Liviu M. Matac1,2
1Academy of Economic Studies, Bucharest, Romania
2Carol Davila University, Bucharest, Romania
Corresponding author, e-mail: firstname.lastname@example.org
Running title: Economic added value and performance measurement
Keywords: economic added value, performance measurement
J Appl Econ Stat. 2017; 1(1): 37-45; Date of submission: 2017-01-29, Date of acceptance: 2017-03-26
Economic added value is an estimate of the true economic profit, or the amount of money which exceed the minimum amount accepted by investors. In other words, from the point of view of the shareholders, the economic added value represents the operational profit that exceeds the opportunity cost of the capital invested by them.
The economic added value indicator is not a new concept.

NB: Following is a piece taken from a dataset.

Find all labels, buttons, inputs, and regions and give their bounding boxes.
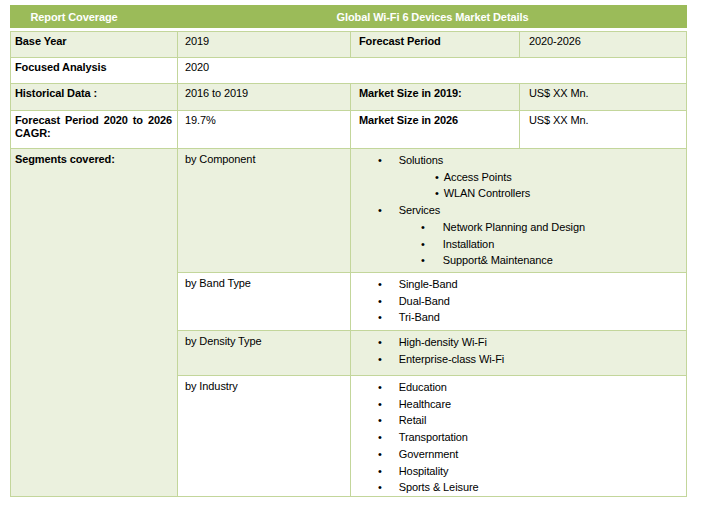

It is nothing more than a variation of the residual profit mentioned by Alfred Marshall in 1890, with some adjustments to how profits and capital are calculated. Marshal defined the economic profit as the total net earnings deducting interest on invested capital calculated at the current rate. Added economic value has the advantage that it is conceptually simple and easy to explain to managers who do not have financial knowledge, can be calculated for the whole company, a business unit or a single office or assembly line and shows the importance of the funding structure used by each Company.
Often EVA is seen as a simple measure that faithfully plays the true picture of creating wealth for shareholders. Statistical reports show that EVA deployment is triggering an increase in company shares and causes managers to act as if they were shareholders.